What is Traumatic Limb Salvage Surgery?
Limb salvage surgery, also called limb-sparing surgery, is a surgical procedure that involves debridement- removal of the injured bone and surrounding tissues and reconstructing them into a functional limb. This may be done using an allograft, a bone graft from donor, metal implant, or a combination of metal implant and bone graft called allograft-prosthetic composite. Limb salvage surgery can be performed for your arms, legs, or could also involve your hip joint.
What are the Indications for Traumatic Limb Salvage Surgery?
Limb salvage surgery is recommended for the following conditions:
- Trauma caused due to motor vehicular accident or fall from a height
- Removal of tumor in your limb or hip. The tumor should be small. For bigger tumors, amputation is preferred
Procedure for Traumatic Limb Salvage Surgery
You will be placed in a supine position on your back and administered general anesthesia.

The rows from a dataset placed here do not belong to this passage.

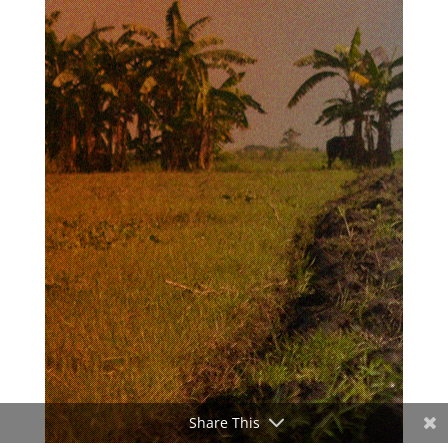
Share This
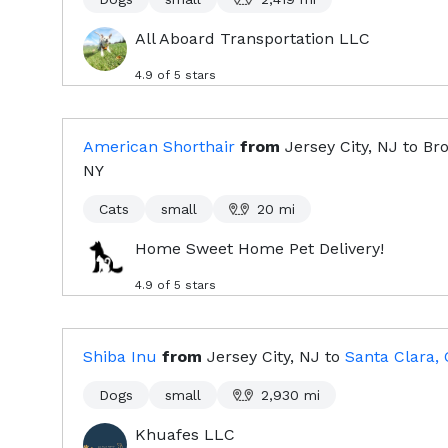
All Aboard Transportation LLC
4.9
of 5 stars
American Shorthair
from
Jersey City, NJ
to
Bro
NY
Cats
small
20
mi
Home Sweet Home Pet Delivery!
4.9
of 5 stars
Shiba Inu
from
Jersey City, NJ
to
Santa Clara,
Dogs
small
2,930
mi
Khuafes LLC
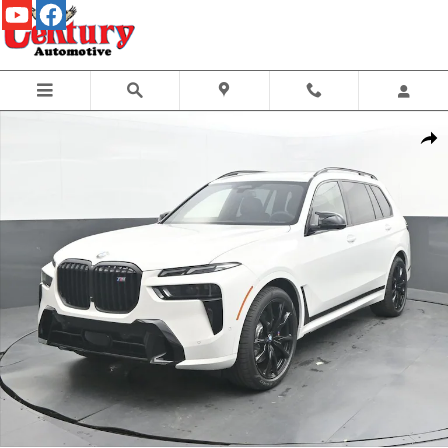
Skip to main content
New 2027 BMW X7 M60i SUV Photo 1 of 70
Share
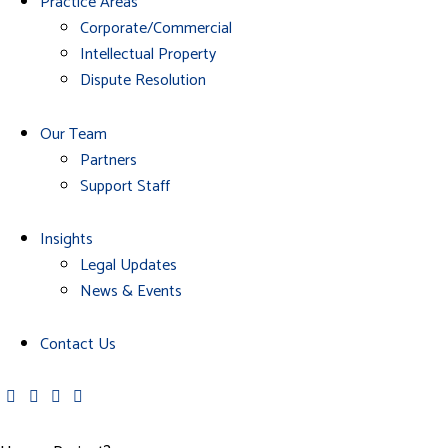
Practice Areas
Corporate/Commercial
Intellectual Property
Dispute Resolution
Our Team
Partners
Support Staff
Insights
Legal Updates
News & Events
Contact Us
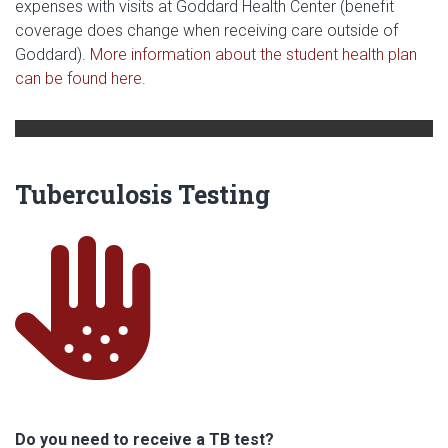
expenses with visits at Goddard Health Center (benefit
coverage does change when receiving care outside of
Goddard).
More information about the student health plan
can be found here.
Tuberculosis Testing
ha
Do you need to receive a TB test?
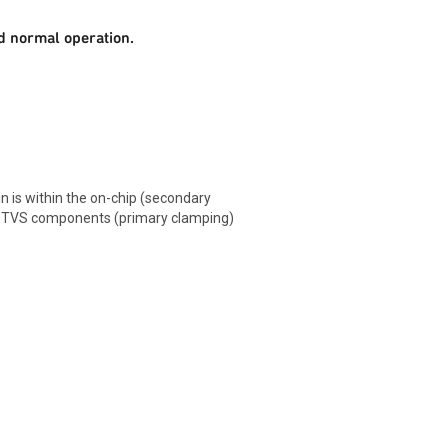
d normal operation.
n is within the on-chip (secondary
 TVS components (primary clamping)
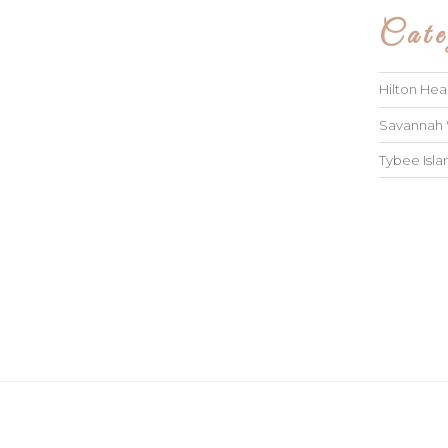
Cate
Hilton He
Savannah
Tybee Isl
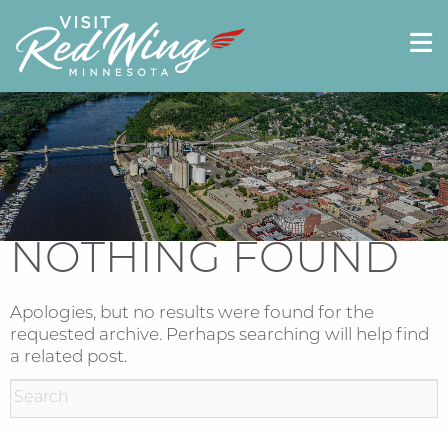
NOTHING FOUND
Apologies, but no results were found for the
requested archive. Perhaps searching will help find
a related post.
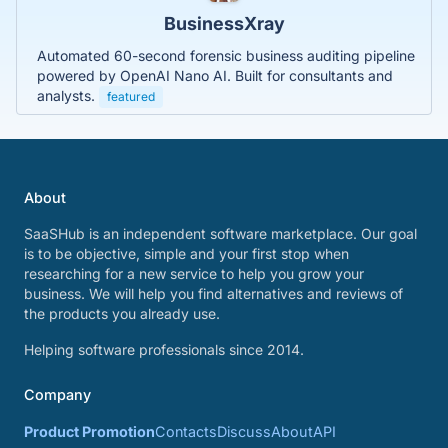
BusinessXray
Automated 60-second forensic business auditing pipeline
powered by OpenAI Nano AI. Built for consultants and
analysts.
featured
About
SaaSHub is an independent software marketplace. Our goal
is to be objective, simple and your first stop when
researching for a new service to help you grow your
business. We will help you find alternatives and reviews of
the products you already use.
Helping software professionals since 2014.
Company
Product Promotion
Contacts
Discuss
About
API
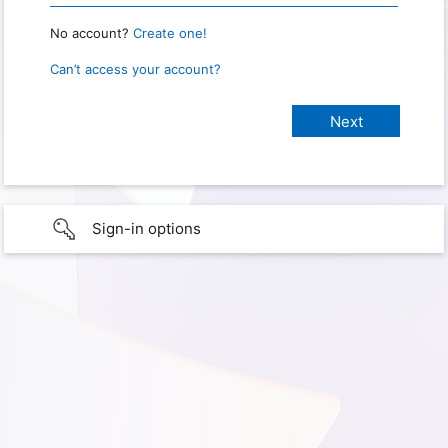
No account?
Create one!
Can’t access your account?
Sign-in options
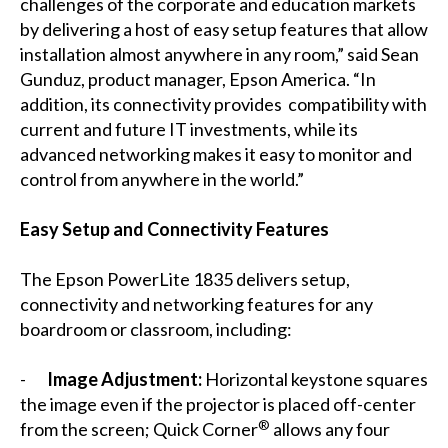
challenges of the corporate and education markets
by delivering a host of easy setup features that allow
installation almost anywhere in any room,” said Sean
Gunduz, product manager, Epson America. “In
addition, its connectivity provides compatibility with
current and future IT investments, while its
advanced networking makes it easy to monitor and
control from anywhere in the world.”
Easy Setup and Connectivity Features
The Epson PowerLite 1835 delivers setup,
connectivity and networking features for any
boardroom or classroom, including:
-
Image Adjustment:
Horizontal keystone squares
the image even if the projector is placed off-center
®
from the screen; Quick Corner
allows any four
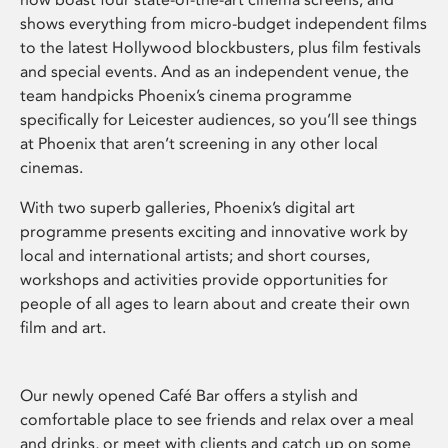
shows everything from micro-budget independent films
to the latest Hollywood blockbusters, plus film festivals
and special events. And as an independent venue, the
team handpicks Phoenix’s cinema programme
specifically for Leicester audiences, so you’ll see things
at Phoenix that aren’t screening in any other local
cinemas.
With two superb galleries, Phoenix’s digital art
programme presents exciting and innovative work by
local and international artists; and short courses,
workshops and activities provide opportunities for
people of all ages to learn about and create their own
film and art.
Our newly opened Café Bar offers a stylish and
comfortable place to see friends and relax over a meal
and drinks, or meet with clients and catch up on some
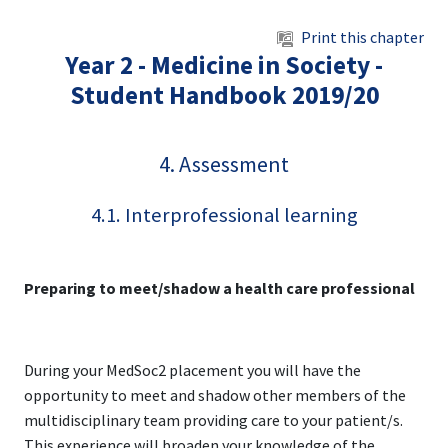
Skip to main content
Print this chapter
Year 2 - Medicine in Society -
Student Handbook 2019/20
4. Assessment
4.1. Interprofessional learning
Preparing to meet/shadow a health care professional
During your MedSoc2 placement you will have the
opportunity to meet and shadow other members of the
multidisciplinary team providing care to your patient/s.
This experience will broaden your knowledge of the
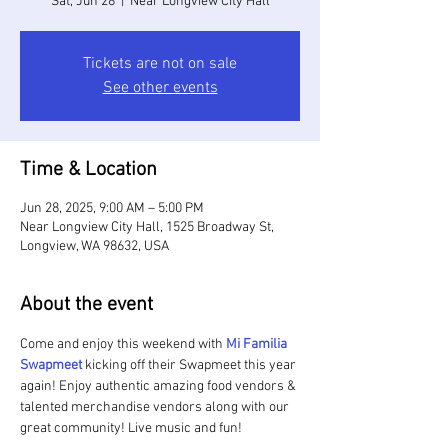
Sat, Jun 28
  |  
Near Longview City Hall
Tickets are not on sale
See other events
Time & Location
Jun 28, 2025, 9:00 AM – 5:00 PM
Near Longview City Hall, 1525 Broadway St,
Longview, WA 98632, USA
About the event
Come and enjoy this weekend with 
Mi Familia 
Swapmeet 
kicking off their Swapmeet this year 
again! Enjoy authentic amazing food vendors & 
talented merchandise vendors along with our 
great community! Live music and fun!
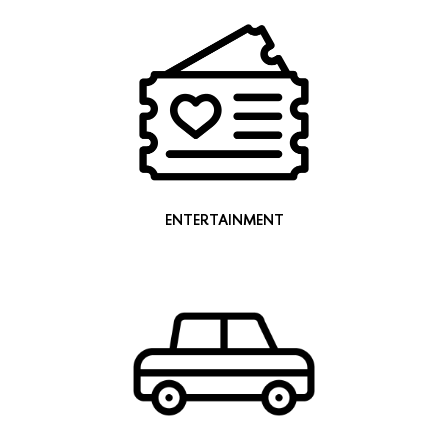
ENTERTAINMENT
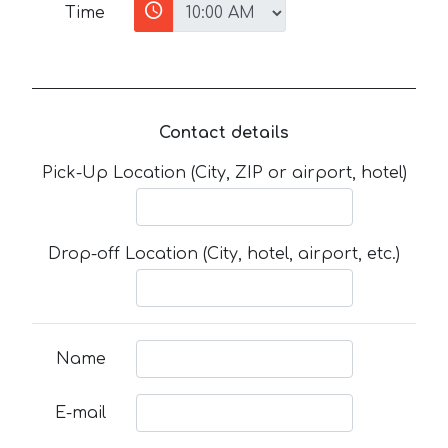
Time
Contact details
Pick-Up Location (City, ZIP or airport, hotel)
Drop-off Location (City, hotel, airport, etc.)
Name
E-mail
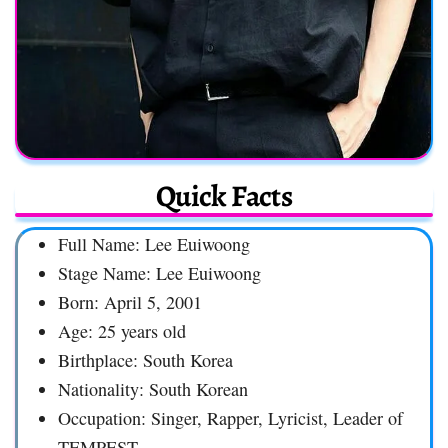
Quick Facts
Full Name: Lee Euiwoong
Stage Name: Lee Euiwoong
Born: April 5, 2001
Age: 25 years old
Birthplace: South Korea
Nationality: South Korean
Occupation: Singer, Rapper, Lyricist, Leader of
TEMPEST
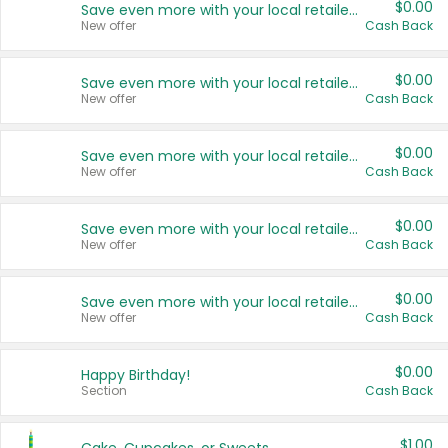
$0.00
Save even more with your local retailers
New offer
Cash Back
$0.00
Save even more with your local retailers
New offer
Cash Back
$0.00
Save even more with your local retailers
New offer
Cash Back
$0.00
Save even more with your local retailers
New offer
Cash Back
$0.00
Save even more with your local retailers
New offer
Cash Back
$0.00
Happy Birthday!
Section
Cash Back
$1.00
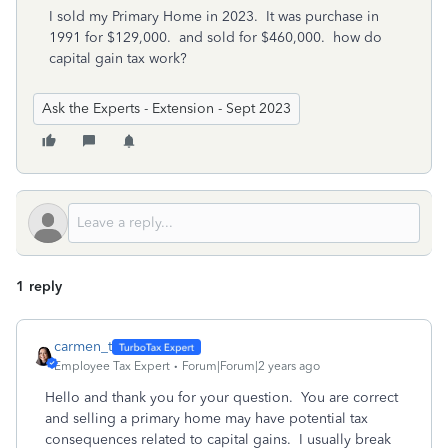
I sold my Primary Home in 2023. It was purchase in
1991 for $129,000. and sold for $460,000. how do
capital gain tax work?
Ask the Experts - Extension - Sept 2023
1 reply
carmen_t
Employee Tax Expert
Forum|Forum|2 years ago
Hello and thank you for your question. You are correct
and selling a primary home may have potential tax
consequences related to capital gains. I usually break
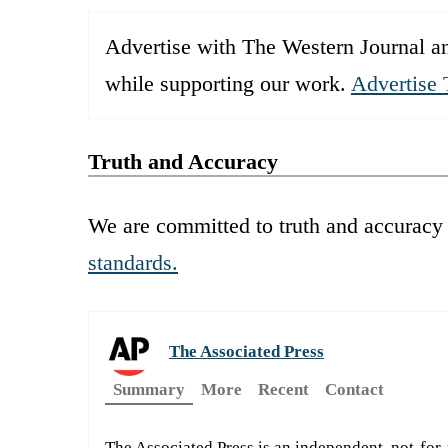
Advertise with The Western Journal an
while supporting our work.
Advertise 
Truth and Accuracy
We are committed to truth and accuracy 
standards.
The Associated Press
Summary
More
Recent
Contact
The Associated Press is an independent, not-for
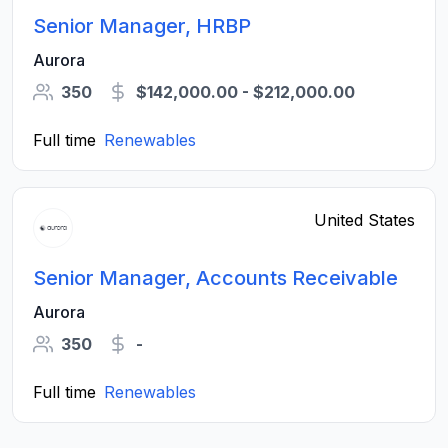
Senior Manager, HRBP
Aurora
350
$142,000.00 - $212,000.00
Full time
Renewables
United States
Senior Manager, Accounts Receivable
Aurora
350
-
Full time
Renewables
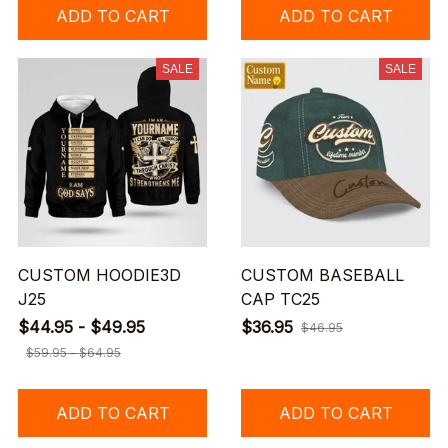
ADD TO CART
ADD TO CART
SALE
SALE
CUSTOM HOODIE3D
CUSTOM BASEBALL
J25
CAP TC25
$44.95 - $49.95
$36.95
$46.95
$59.95 - $64.95
ADD TO CART
ADD TO CART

- An incision will be made in your arm, thigh, or near your hip depending on the area of the limb to be operated upon.
- The muscles in your limb are retracted.
- Your surgeon removes any injured tissue and damaged bone.
- If only a small amount of tissue is removed, an autograft (healthy tissue removed from another part of the patient’s body) or an allograft (tissue is taken from a deceased donor) can be used to reconstruct the surgical gap.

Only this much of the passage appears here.